Document layout analysis data:
====================

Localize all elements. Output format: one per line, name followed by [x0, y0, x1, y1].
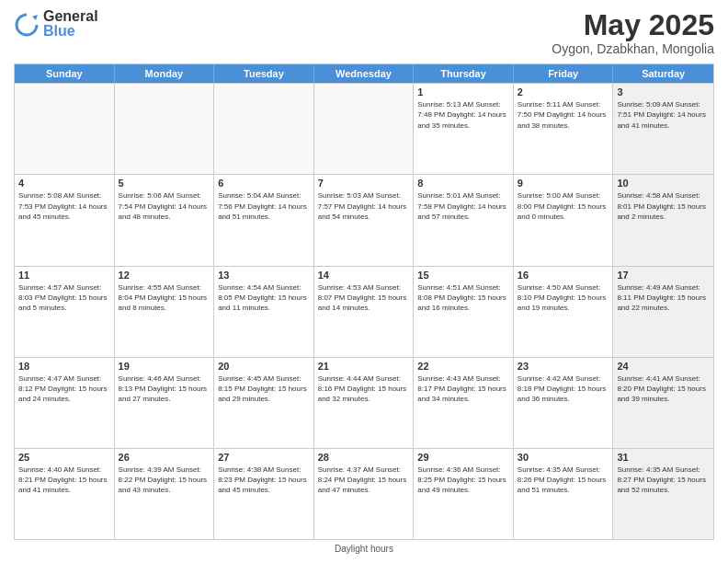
cell-content: Sunrise: 5:04 AM Sunset: 7:56 PM Dayligh…: [218, 190, 310, 222]
footer-note: Daylight hours: [14, 544, 714, 554]
day-number: 7: [318, 178, 410, 189]
day-number: 9: [518, 178, 609, 189]
cell-content: Sunrise: 5:01 AM Sunset: 7:58 PM Dayligh…: [417, 190, 509, 222]
day-number: 6: [218, 178, 310, 189]
cal-cell-day-1: 1Sunrise: 5:13 AM Sunset: 7:48 PM Daylig…: [414, 84, 514, 174]
calendar-header-row: SundayMondayTuesdayWednesdayThursdayFrid…: [15, 64, 713, 83]
logo-icon: [14, 11, 40, 37]
cell-content: Sunrise: 4:35 AM Sunset: 8:26 PM Dayligh…: [518, 465, 609, 496]
cell-content: Sunrise: 4:37 AM Sunset: 8:24 PM Dayligh…: [318, 465, 410, 496]
day-number: 29: [417, 452, 509, 463]
cal-header-saturday: Saturday: [613, 64, 713, 83]
cell-content: Sunrise: 4:39 AM Sunset: 8:22 PM Dayligh…: [119, 465, 210, 496]
cell-content: Sunrise: 4:49 AM Sunset: 8:11 PM Dayligh…: [617, 282, 710, 314]
day-number: 20: [218, 361, 310, 372]
cal-header-friday: Friday: [514, 64, 614, 83]
cal-cell-day-2: 2Sunrise: 5:11 AM Sunset: 7:50 PM Daylig…: [514, 84, 614, 174]
cell-content: Sunrise: 4:46 AM Sunset: 8:13 PM Dayligh…: [119, 373, 210, 405]
calendar: SundayMondayTuesdayWednesdayThursdayFrid…: [14, 63, 714, 540]
cal-cell-day-31: 31Sunrise: 4:35 AM Sunset: 8:27 PM Dayli…: [613, 449, 713, 539]
day-number: 27: [218, 452, 310, 463]
cal-cell-day-10: 10Sunrise: 4:58 AM Sunset: 8:01 PM Dayli…: [613, 175, 713, 265]
cal-cell-day-22: 22Sunrise: 4:43 AM Sunset: 8:17 PM Dayli…: [414, 358, 514, 448]
cal-cell-day-26: 26Sunrise: 4:39 AM Sunset: 8:22 PM Dayli…: [115, 449, 215, 539]
subtitle: Oygon, Dzabkhan, Mongolia: [552, 41, 714, 56]
cell-content: Sunrise: 5:08 AM Sunset: 7:53 PM Dayligh…: [18, 190, 110, 222]
cal-cell-day-14: 14Sunrise: 4:53 AM Sunset: 8:07 PM Dayli…: [314, 267, 415, 357]
cal-cell-day-28: 28Sunrise: 4:37 AM Sunset: 8:24 PM Dayli…: [314, 449, 415, 539]
cell-content: Sunrise: 4:42 AM Sunset: 8:18 PM Dayligh…: [518, 373, 609, 405]
cell-content: Sunrise: 5:13 AM Sunset: 7:48 PM Dayligh…: [417, 99, 509, 131]
cal-cell-day-9: 9Sunrise: 5:00 AM Sunset: 8:00 PM Daylig…: [514, 175, 614, 265]
logo: General Blue: [14, 9, 98, 39]
cell-content: Sunrise: 4:38 AM Sunset: 8:23 PM Dayligh…: [218, 465, 310, 496]
calendar-body: 1Sunrise: 5:13 AM Sunset: 7:48 PM Daylig…: [15, 83, 713, 539]
cal-header-wednesday: Wednesday: [314, 64, 415, 83]
cell-content: Sunrise: 5:00 AM Sunset: 8:00 PM Dayligh…: [518, 190, 609, 222]
day-number: 8: [417, 178, 509, 189]
cal-header-sunday: Sunday: [15, 64, 115, 83]
cal-cell-day-18: 18Sunrise: 4:47 AM Sunset: 8:12 PM Dayli…: [15, 358, 115, 448]
cal-cell-empty: [314, 84, 415, 174]
cal-cell-day-13: 13Sunrise: 4:54 AM Sunset: 8:05 PM Dayli…: [214, 267, 314, 357]
day-number: 23: [518, 361, 609, 372]
cell-content: Sunrise: 5:11 AM Sunset: 7:50 PM Dayligh…: [518, 99, 609, 131]
cal-cell-day-3: 3Sunrise: 5:09 AM Sunset: 7:51 PM Daylig…: [613, 84, 713, 174]
cal-cell-day-12: 12Sunrise: 4:55 AM Sunset: 8:04 PM Dayli…: [115, 267, 215, 357]
day-number: 28: [318, 452, 410, 463]
day-number: 16: [518, 270, 609, 281]
cell-content: Sunrise: 4:41 AM Sunset: 8:20 PM Dayligh…: [617, 373, 710, 405]
cal-cell-day-7: 7Sunrise: 5:03 AM Sunset: 7:57 PM Daylig…: [314, 175, 415, 265]
logo-general-text: General: [43, 9, 98, 24]
cal-cell-day-21: 21Sunrise: 4:44 AM Sunset: 8:16 PM Dayli…: [314, 358, 415, 448]
day-number: 26: [119, 452, 210, 463]
cell-content: Sunrise: 4:43 AM Sunset: 8:17 PM Dayligh…: [417, 373, 509, 405]
cal-cell-day-6: 6Sunrise: 5:04 AM Sunset: 7:56 PM Daylig…: [214, 175, 314, 265]
cell-content: Sunrise: 4:45 AM Sunset: 8:15 PM Dayligh…: [218, 373, 310, 405]
cal-cell-day-20: 20Sunrise: 4:45 AM Sunset: 8:15 PM Dayli…: [214, 358, 314, 448]
cell-content: Sunrise: 4:55 AM Sunset: 8:04 PM Dayligh…: [119, 282, 210, 314]
cal-week-2: 4Sunrise: 5:08 AM Sunset: 7:53 PM Daylig…: [15, 174, 713, 265]
day-number: 19: [119, 361, 210, 372]
cal-week-3: 11Sunrise: 4:57 AM Sunset: 8:03 PM Dayli…: [15, 266, 713, 357]
cell-content: Sunrise: 5:03 AM Sunset: 7:57 PM Dayligh…: [318, 190, 410, 222]
cal-cell-day-15: 15Sunrise: 4:51 AM Sunset: 8:08 PM Dayli…: [414, 267, 514, 357]
cal-header-tuesday: Tuesday: [214, 64, 314, 83]
cal-cell-empty: [15, 84, 115, 174]
title-block: May 2025 Oygon, Dzabkhan, Mongolia: [552, 9, 714, 56]
main-title: May 2025: [552, 9, 714, 41]
cell-content: Sunrise: 5:09 AM Sunset: 7:51 PM Dayligh…: [617, 99, 710, 131]
day-number: 11: [18, 270, 110, 281]
cal-cell-day-23: 23Sunrise: 4:42 AM Sunset: 8:18 PM Dayli…: [514, 358, 614, 448]
day-number: 22: [417, 361, 509, 372]
cal-cell-empty: [115, 84, 215, 174]
cell-content: Sunrise: 4:50 AM Sunset: 8:10 PM Dayligh…: [518, 282, 609, 314]
cal-week-5: 25Sunrise: 4:40 AM Sunset: 8:21 PM Dayli…: [15, 448, 713, 539]
day-number: 17: [617, 270, 710, 281]
cal-header-thursday: Thursday: [414, 64, 514, 83]
cal-cell-day-25: 25Sunrise: 4:40 AM Sunset: 8:21 PM Dayli…: [15, 449, 115, 539]
day-number: 2: [518, 86, 609, 98]
cal-cell-day-27: 27Sunrise: 4:38 AM Sunset: 8:23 PM Dayli…: [214, 449, 314, 539]
day-number: 4: [18, 178, 110, 189]
day-number: 30: [518, 452, 609, 463]
day-number: 12: [119, 270, 210, 281]
cell-content: Sunrise: 4:51 AM Sunset: 8:08 PM Dayligh…: [417, 282, 509, 314]
cal-cell-day-19: 19Sunrise: 4:46 AM Sunset: 8:13 PM Dayli…: [115, 358, 215, 448]
day-number: 21: [318, 361, 410, 372]
cal-cell-day-17: 17Sunrise: 4:49 AM Sunset: 8:11 PM Dayli…: [613, 267, 713, 357]
cell-content: Sunrise: 4:54 AM Sunset: 8:05 PM Dayligh…: [218, 282, 310, 314]
cell-content: Sunrise: 4:47 AM Sunset: 8:12 PM Dayligh…: [18, 373, 110, 405]
cal-cell-day-30: 30Sunrise: 4:35 AM Sunset: 8:26 PM Dayli…: [514, 449, 614, 539]
cal-cell-day-5: 5Sunrise: 5:06 AM Sunset: 7:54 PM Daylig…: [115, 175, 215, 265]
day-number: 13: [218, 270, 310, 281]
page: General Blue May 2025 Oygon, Dzabkhan, M…: [0, 0, 728, 563]
day-number: 24: [617, 361, 710, 372]
cal-cell-day-29: 29Sunrise: 4:36 AM Sunset: 8:25 PM Dayli…: [414, 449, 514, 539]
cell-content: Sunrise: 4:36 AM Sunset: 8:25 PM Dayligh…: [417, 465, 509, 496]
cell-content: Sunrise: 4:53 AM Sunset: 8:07 PM Dayligh…: [318, 282, 410, 314]
cal-cell-day-8: 8Sunrise: 5:01 AM Sunset: 7:58 PM Daylig…: [414, 175, 514, 265]
header: General Blue May 2025 Oygon, Dzabkhan, M…: [14, 9, 714, 56]
cal-week-4: 18Sunrise: 4:47 AM Sunset: 8:12 PM Dayli…: [15, 357, 713, 448]
day-number: 18: [18, 361, 110, 372]
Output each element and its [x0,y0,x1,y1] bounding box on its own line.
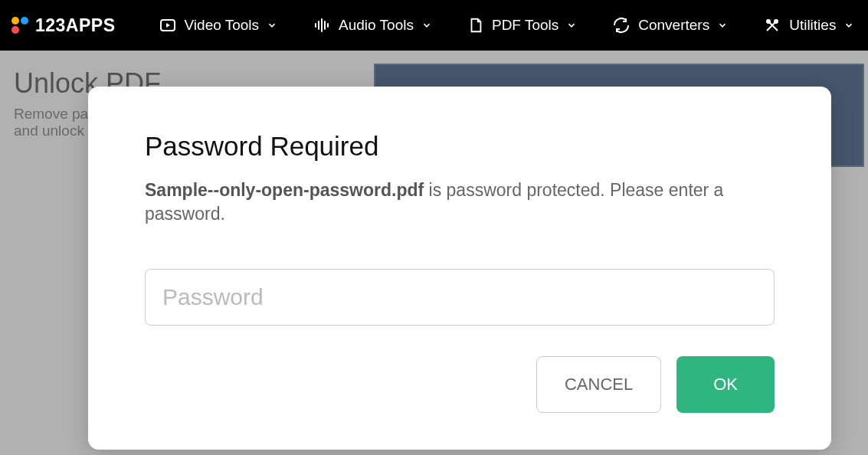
top-nav: 123APPS Video Tools Audio Tools PDF Tool… [0,0,868,51]
nav-video-tools[interactable]: Video Tools [143,16,293,34]
nav-label: PDF Tools [492,17,558,34]
logo[interactable]: 123APPS [11,15,116,36]
chevron-down-icon [717,20,728,31]
tools-icon [763,16,781,34]
logo-text: 123APPS [35,15,116,36]
chevron-down-icon [566,20,577,31]
nav-utilities[interactable]: Utilities [748,16,868,34]
convert-icon [612,16,631,34]
logo-dots-icon [11,16,29,34]
chevron-down-icon [421,20,432,31]
password-modal: Password Required Sample--only-open-pass… [88,87,831,450]
cancel-button[interactable]: CANCEL [536,356,661,413]
nav-converters[interactable]: Converters [597,16,743,34]
pdf-file-icon [467,16,484,34]
modal-actions: CANCEL OK [145,356,775,413]
nav-label: Converters [638,17,709,34]
chevron-down-icon [267,20,277,31]
play-rect-icon [159,16,177,34]
ok-button[interactable]: OK [676,356,775,413]
nav-pdf-tools[interactable]: PDF Tools [452,16,592,34]
nav-audio-tools[interactable]: Audio Tools [297,16,447,34]
nav-label: Video Tools [185,17,260,34]
modal-filename: Sample--only-open-password.pdf [145,180,424,200]
nav-label: Utilities [789,17,836,34]
modal-message: Sample--only-open-password.pdf is passwo… [145,178,775,226]
chevron-down-icon [843,20,854,31]
nav-label: Audio Tools [339,17,414,34]
modal-title: Password Required [145,131,775,162]
audio-bars-icon [313,16,331,34]
password-input[interactable] [145,269,775,326]
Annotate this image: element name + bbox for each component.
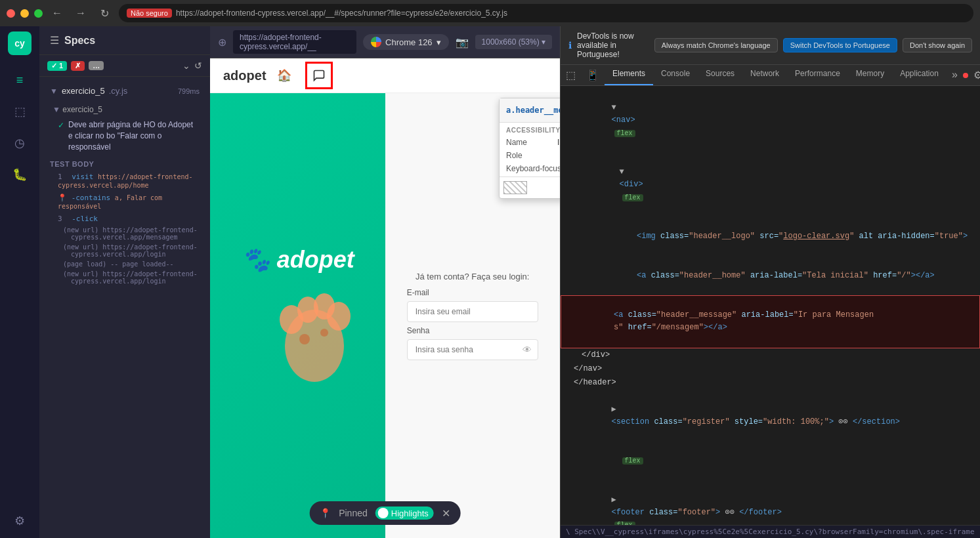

====================

## Task details
Return the lines exactly, from the one containing "Output each element" through the last line above, including both ends and excluding every picture.

## Your response
Output each element and its [x0,y0,x1,y1] bounding box on its own line.
top-nav: 123APPS Video Tools Audio Tools PDF Tool… [0,0,868,51]
nav-video-tools[interactable]: Video Tools [143,16,293,34]
nav-label: PDF Tools [492,17,558,34]
logo[interactable]: 123APPS [11,15,116,36]
chevron-down-icon [717,20,728,31]
tools-icon [763,16,781,34]
logo-text: 123APPS [35,15,116,36]
chevron-down-icon [566,20,577,31]
nav-utilities[interactable]: Utilities [748,16,868,34]
convert-icon [612,16,631,34]
logo-dots-icon [11,16,29,34]
chevron-down-icon [421,20,432,31]
password-modal: Password Required Sample--only-open-pass… [88,87,831,450]
cancel-button[interactable]: CANCEL [536,356,661,413]
nav-converters[interactable]: Converters [597,16,743,34]
pdf-file-icon [467,16,484,34]
modal-actions: CANCEL OK [145,356,775,413]
nav-label: Converters [638,17,709,34]
chevron-down-icon [267,20,277,31]
play-rect-icon [159,16,177,34]
ok-button[interactable]: OK [676,356,775,413]
nav-pdf-tools[interactable]: PDF Tools [452,16,592,34]
nav-audio-tools[interactable]: Audio Tools [297,16,447,34]
nav-label: Video Tools [185,17,260,34]
modal-filename: Sample--only-open-password.pdf [145,180,424,200]
nav-label: Utilities [789,17,836,34]
modal-message: Sample--only-open-password.pdf is passwo… [145,178,775,226]
chevron-down-icon [843,20,854,31]
nav-label: Audio Tools [339,17,414,34]
modal-title: Password Required [145,131,775,162]
audio-bars-icon [313,16,331,34]
password-input[interactable] [145,269,775,326]
Annotate this image: element name + bbox for each component.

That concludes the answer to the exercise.